■ **PROMPT**
Output every entry exactly as written, but omit the pictures.

■ **Dataset entries**

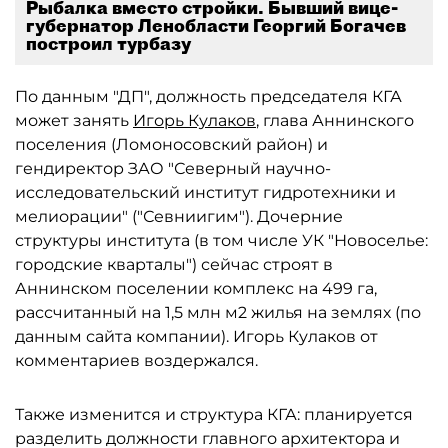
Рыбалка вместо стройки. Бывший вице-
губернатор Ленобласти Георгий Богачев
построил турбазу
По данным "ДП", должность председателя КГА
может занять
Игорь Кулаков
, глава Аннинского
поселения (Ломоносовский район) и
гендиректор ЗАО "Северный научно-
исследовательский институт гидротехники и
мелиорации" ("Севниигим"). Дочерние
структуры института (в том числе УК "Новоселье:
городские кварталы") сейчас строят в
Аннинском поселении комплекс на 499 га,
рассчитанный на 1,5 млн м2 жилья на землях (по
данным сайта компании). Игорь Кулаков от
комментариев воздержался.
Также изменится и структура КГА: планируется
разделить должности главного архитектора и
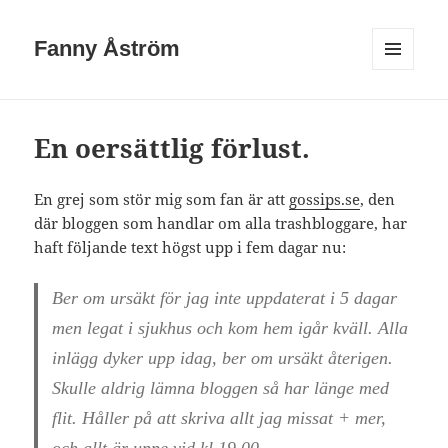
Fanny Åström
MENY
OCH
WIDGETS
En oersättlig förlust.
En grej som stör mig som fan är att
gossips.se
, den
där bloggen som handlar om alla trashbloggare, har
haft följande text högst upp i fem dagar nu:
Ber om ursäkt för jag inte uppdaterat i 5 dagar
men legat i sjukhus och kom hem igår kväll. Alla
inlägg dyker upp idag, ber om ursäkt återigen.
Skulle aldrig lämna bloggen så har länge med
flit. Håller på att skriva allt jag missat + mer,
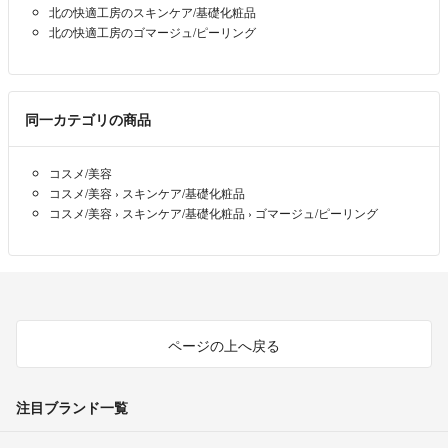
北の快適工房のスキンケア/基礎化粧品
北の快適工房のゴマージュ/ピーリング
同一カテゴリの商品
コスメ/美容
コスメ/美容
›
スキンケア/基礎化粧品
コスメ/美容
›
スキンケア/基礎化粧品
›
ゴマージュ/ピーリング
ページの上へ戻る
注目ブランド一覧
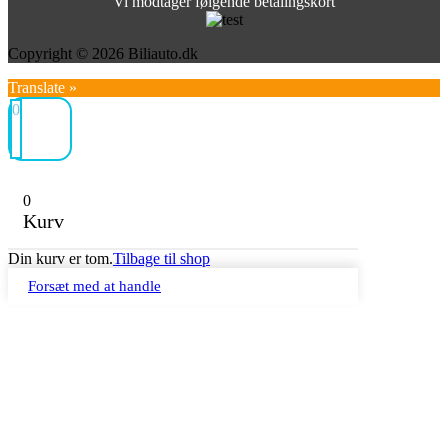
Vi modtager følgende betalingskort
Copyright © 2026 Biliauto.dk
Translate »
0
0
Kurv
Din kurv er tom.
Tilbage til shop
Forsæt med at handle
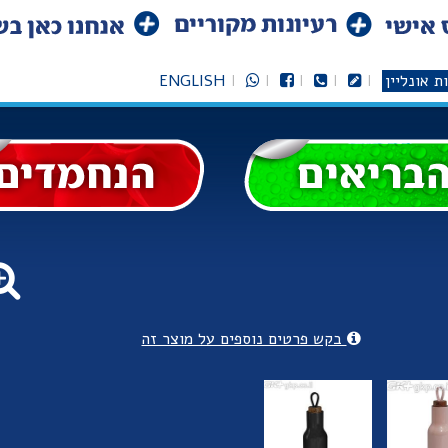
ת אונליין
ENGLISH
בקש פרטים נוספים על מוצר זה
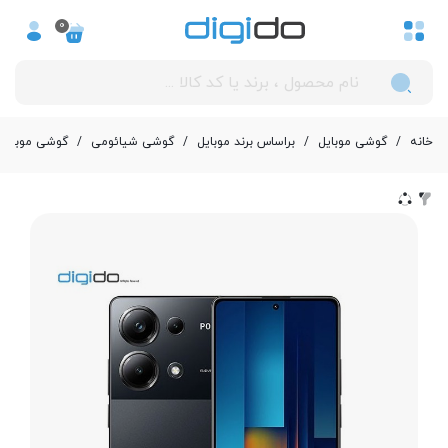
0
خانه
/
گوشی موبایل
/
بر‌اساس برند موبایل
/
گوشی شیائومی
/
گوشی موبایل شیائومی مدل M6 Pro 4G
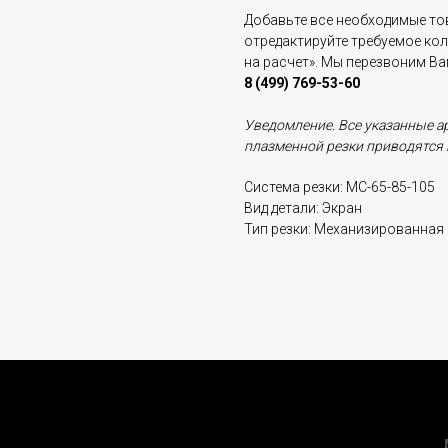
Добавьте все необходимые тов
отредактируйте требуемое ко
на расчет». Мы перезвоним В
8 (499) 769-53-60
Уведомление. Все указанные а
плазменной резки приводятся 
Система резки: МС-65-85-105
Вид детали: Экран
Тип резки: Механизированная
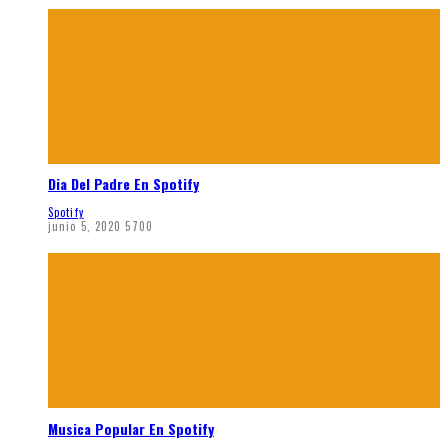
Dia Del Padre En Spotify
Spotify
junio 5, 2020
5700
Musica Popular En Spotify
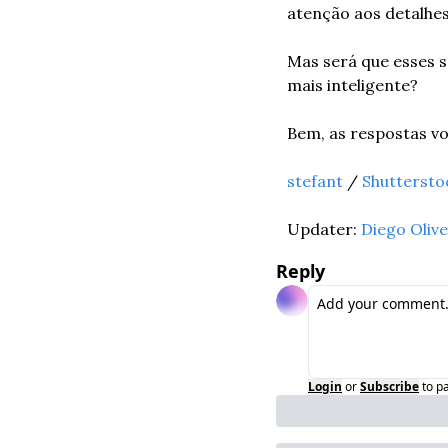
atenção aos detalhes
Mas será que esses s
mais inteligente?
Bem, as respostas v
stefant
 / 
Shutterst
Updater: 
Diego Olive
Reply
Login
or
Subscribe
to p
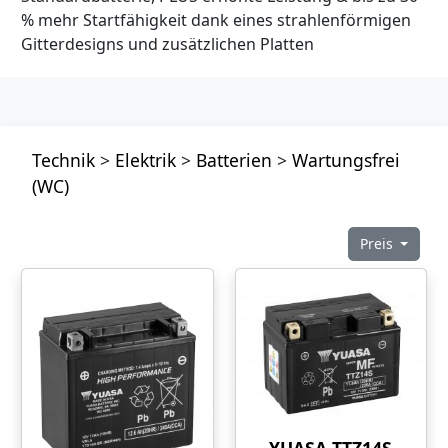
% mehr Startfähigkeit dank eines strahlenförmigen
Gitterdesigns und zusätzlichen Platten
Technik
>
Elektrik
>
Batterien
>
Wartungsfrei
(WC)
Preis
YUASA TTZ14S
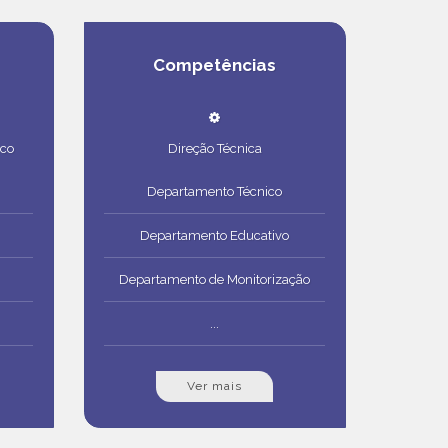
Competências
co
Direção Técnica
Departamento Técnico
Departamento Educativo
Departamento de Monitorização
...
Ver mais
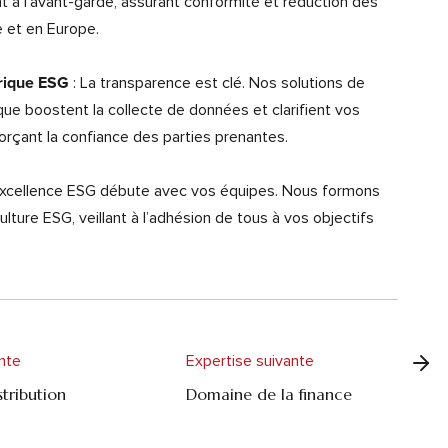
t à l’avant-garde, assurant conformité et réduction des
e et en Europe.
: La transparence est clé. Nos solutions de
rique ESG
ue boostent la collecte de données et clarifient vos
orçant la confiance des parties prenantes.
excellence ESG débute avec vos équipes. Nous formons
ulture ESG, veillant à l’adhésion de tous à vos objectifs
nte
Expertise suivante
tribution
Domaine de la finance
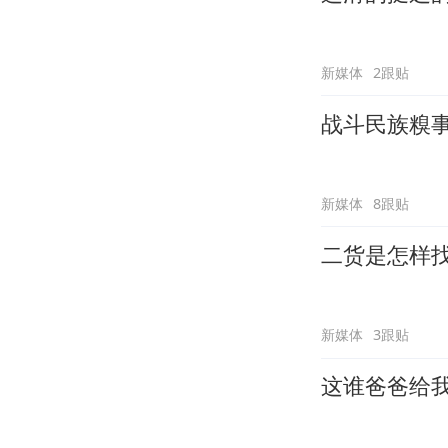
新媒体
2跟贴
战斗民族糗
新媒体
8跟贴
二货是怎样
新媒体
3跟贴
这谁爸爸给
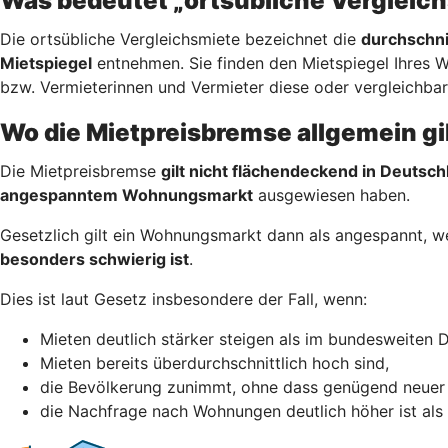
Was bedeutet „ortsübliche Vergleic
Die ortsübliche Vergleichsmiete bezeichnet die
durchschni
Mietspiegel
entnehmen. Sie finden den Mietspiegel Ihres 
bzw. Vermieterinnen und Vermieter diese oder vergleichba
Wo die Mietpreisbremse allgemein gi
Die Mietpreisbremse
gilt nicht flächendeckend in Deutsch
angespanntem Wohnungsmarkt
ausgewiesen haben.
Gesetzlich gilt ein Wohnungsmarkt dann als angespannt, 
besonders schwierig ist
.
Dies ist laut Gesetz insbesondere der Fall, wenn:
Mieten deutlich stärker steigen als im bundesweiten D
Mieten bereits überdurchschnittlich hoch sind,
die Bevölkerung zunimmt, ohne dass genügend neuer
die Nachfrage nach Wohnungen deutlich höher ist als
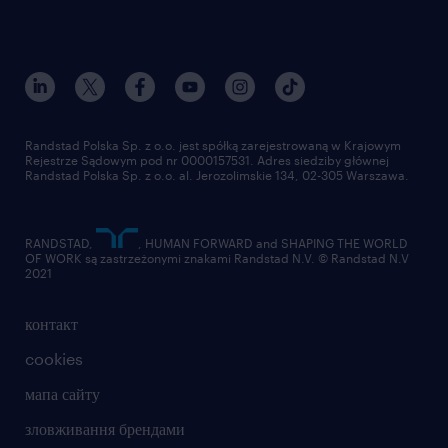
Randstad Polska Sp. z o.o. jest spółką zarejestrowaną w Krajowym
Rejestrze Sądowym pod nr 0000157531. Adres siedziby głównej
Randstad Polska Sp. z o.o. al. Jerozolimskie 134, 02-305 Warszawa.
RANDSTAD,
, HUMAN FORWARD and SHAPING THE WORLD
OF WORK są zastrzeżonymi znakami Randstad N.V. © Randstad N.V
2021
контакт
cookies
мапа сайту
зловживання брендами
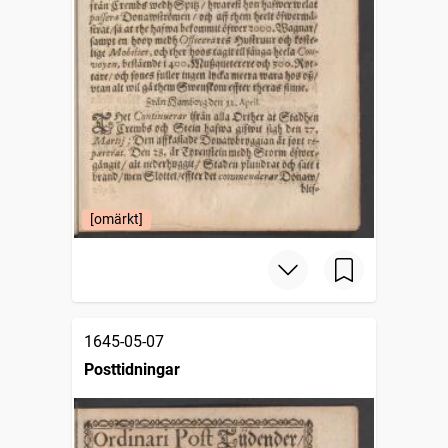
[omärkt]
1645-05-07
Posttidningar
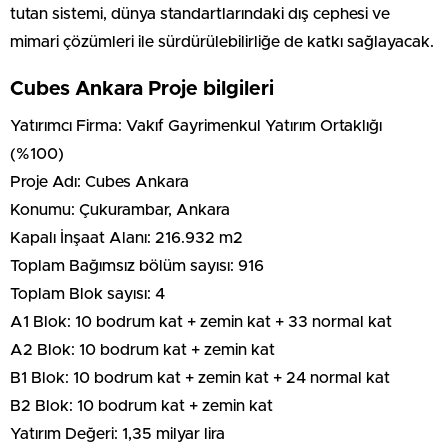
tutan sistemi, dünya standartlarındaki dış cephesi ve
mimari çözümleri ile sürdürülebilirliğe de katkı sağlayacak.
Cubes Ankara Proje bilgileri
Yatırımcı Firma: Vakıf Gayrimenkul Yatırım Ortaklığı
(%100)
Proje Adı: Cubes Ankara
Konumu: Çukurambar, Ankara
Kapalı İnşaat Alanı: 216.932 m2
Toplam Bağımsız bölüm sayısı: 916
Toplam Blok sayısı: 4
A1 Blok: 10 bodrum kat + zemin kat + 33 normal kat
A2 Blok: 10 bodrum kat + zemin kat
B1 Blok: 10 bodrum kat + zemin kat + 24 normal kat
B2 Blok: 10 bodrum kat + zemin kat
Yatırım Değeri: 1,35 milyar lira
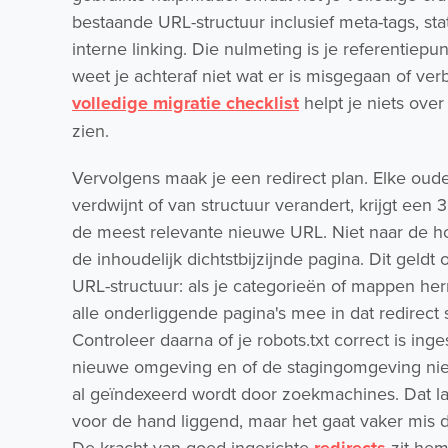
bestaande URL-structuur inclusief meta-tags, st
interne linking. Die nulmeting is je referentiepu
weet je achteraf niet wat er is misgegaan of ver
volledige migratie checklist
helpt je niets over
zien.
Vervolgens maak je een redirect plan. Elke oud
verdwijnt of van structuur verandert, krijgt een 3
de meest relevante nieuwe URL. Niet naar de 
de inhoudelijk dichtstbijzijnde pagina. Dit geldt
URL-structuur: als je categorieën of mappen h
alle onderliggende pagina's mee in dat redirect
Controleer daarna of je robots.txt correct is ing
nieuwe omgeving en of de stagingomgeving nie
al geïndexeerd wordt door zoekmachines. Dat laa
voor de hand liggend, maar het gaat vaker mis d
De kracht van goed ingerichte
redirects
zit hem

■ **FINAL ANSWER**
Рыбалка вместо стройки. Бывший вице-
губернатор Ленобласти Георгий Богачев
построил турбазу
По данным "ДП", должность председателя КГА
может занять
Игорь Кулаков
, глава Аннинского
поселения (Ломоносовский район) и
гендиректор ЗАО "Северный научно-
исследовательский институт гидротехники и
мелиорации" ("Севниигим"). Дочерние
структуры института (в том числе УК "Новоселье:
городские кварталы") сейчас строят в
Аннинском поселении комплекс на 499 га,
рассчитанный на 1,5 млн м2 жилья на землях (по
данным сайта компании). Игорь Кулаков от
комментариев воздержался.
Также изменится и структура КГА: планируется
разделить должности главного архитектора и
Fanny Åström
MENY
OCH
WIDGETS
En oersättlig förlust.
En grej som stör mig som fan är att
gossips.se
, den
där bloggen som handlar om alla trashbloggare, har
haft följande text högst upp i fem dagar nu:
Ber om ursäkt för jag inte uppdaterat i 5 dagar
men legat i sjukhus och kom hem igår kväll. Alla
inlägg dyker upp idag, ber om ursäkt återigen.
Skulle aldrig lämna bloggen så har länge med
flit. Håller på att skriva allt jag missat + mer,
北の快適工房のスキンケア/基礎化粧品
北の快適工房のゴマージュ/ピーリング
同一カテゴリの商品
コスメ/美容
コスメ/美容
›
スキンケア/基礎化粧品
コスメ/美容
›
スキンケア/基礎化粧品
›
ゴマージュ/ピーリング
ページの上へ戻る
注目ブランド一覧
Vi modtager følgende betalingskort
Copyright © 2026 Biliauto.dk
Translate »
0
0
Kurv
Din kurv er tom.
Tilbage til shop
Forsæt med at handle
ת אונליין
ENGLISH
בקש פרטים נוספים על מוצר זה
0
خانه
/
گوشی موبایل
/
بر‌اساس برند موبایل
/
گوشی شیائومی
/
گوشی موبایل شیائومی مدل M6 Pro 4G
Добавьте все необходимые тов
отредактируйте требуемое ко
на расчет». Мы перезвоним В
8 (499) 769-53-60
Уведомление. Все указанные а
плазменной резки приводятся 
Система резки: МС-65-85-105
Вид детали: Экран
Тип резки: Механизированная
Dia Del Padre En Spotify
Spotify
junio 5, 2020
5700
Musica Popular En Spotify
atenção aos detalhes
Mas será que esses s
mais inteligente?
Bem, as respostas v
stefant
 / 
Shutterst
Updater: 
Diego Olive
Reply
Login
or
Subscribe
to p
% mehr Startfähigkeit dank eines strahlenförmigen
Gitterdesigns und zusätzlichen Platten
Technik
>
Elektrik
>
Batterien
>
Wartungsfrei
(WC)
Preis
YUASA TTZ14S
Competências
co
Direção Técnica
Departamento Técnico
Departamento Educativo
Departamento de Monitorização
...
Ver mais
t à l’avant-garde, assurant conformité et réduction des
e et en Europe.
: La transparence est clé. Nos solutions de
rique ESG
ue boostent la collecte de données et clarifient vos
orçant la confiance des parties prenantes.
excellence ESG débute avec vos équipes. Nous formons
ulture ESG, veillant à l’adhésion de tous à vos objectifs
nte
Expertise suivante
tribution
Domaine de la finance
新媒体
2跟贴
战斗民族糗
新媒体
8跟贴
二货是怎样
新媒体
3跟贴
这谁爸爸给
Was bedeutet „ortsübliche Vergleic
Die ortsübliche Vergleichsmiete bezeichnet die
durchschni
Mietspiegel
entnehmen. Sie finden den Mietspiegel Ihres 
bzw. Vermieterinnen und Vermieter diese oder vergleichba
Wo die Mietpreisbremse allgemein gi
Die Mietpreisbremse
gilt nicht flächendeckend in Deutsch
angespanntem Wohnungsmarkt
ausgewiesen haben.
Gesetzlich gilt ein Wohnungsmarkt dann als angespannt, 
besonders schwierig ist
.
Dies ist laut Gesetz insbesondere der Fall, wenn:
Mieten deutlich stärker steigen als im bundesweiten D
Mieten bereits überdurchschnittlich hoch sind,
die Bevölkerung zunimmt, ohne dass genügend neuer
die Nachfrage nach Wohnungen deutlich höher ist als
Randstad Polska Sp. z o.o. jest spółką zarejestrowaną w Krajowym
Rejestrze Sądowym pod nr 0000157531. Adres siedziby głównej
Randstad Polska Sp. z o.o. al. Jerozolimskie 134, 02-305 Warszawa.
RANDSTAD,
, HUMAN FORWARD and SHAPING THE WORLD
OF WORK są zastrzeżonymi znakami Randstad N.V. © Randstad N.V
2021
контакт
cookies
мапа сайту
зловживання брендами
[omärkt]
1645-05-07
Posttidningar
tutan sistemi, dünya standartlarındaki dış cephesi ve
mimari çözümleri ile sürdürülebilirliğe de katkı sağlayacak.
Cubes Ankara Proje bilgileri
Yatırımcı Firma: Vakıf Gayrimenkul Yatırım Ortaklığı
(%100)
Proje Adı: Cubes Ankara
Konumu: Çukurambar, Ankara
Kapalı İnşaat Alanı: 216.932 m2
Toplam Bağımsız bölüm sayısı: 916
Toplam Blok sayısı: 4
A1 Blok: 10 bodrum kat + zemin kat + 33 normal kat
A2 Blok: 10 bodrum kat + zemin kat
B1 Blok: 10 bodrum kat + zemin kat + 24 normal kat
B2 Blok: 10 bodrum kat + zemin kat
Yatırım Değeri: 1,35 milyar lira
bestaande URL-structuur inclusief meta-tags, st
interne linking. Die nulmeting is je referentiepu
weet je achteraf niet wat er is misgegaan of ver
volledige migratie checklist
helpt je niets over
zien.
Vervolgens maak je een redirect plan. Elke oud
verdwijnt of van structuur verandert, krijgt een 3
de meest relevante nieuwe URL. Niet naar de 
de inhoudelijk dichtstbijzijnde pagina. Dit geldt
URL-structuur: als je categorieën of mappen h
alle onderliggende pagina's mee in dat redirect
Controleer daarna of je robots.txt correct is ing
nieuwe omgeving en of de stagingomgeving nie
al geïndexeerd wordt door zoekmachines. Dat laa
voor de hand liggend, maar het gaat vaker mis d
De kracht van goed ingerichte
redirects
zit hem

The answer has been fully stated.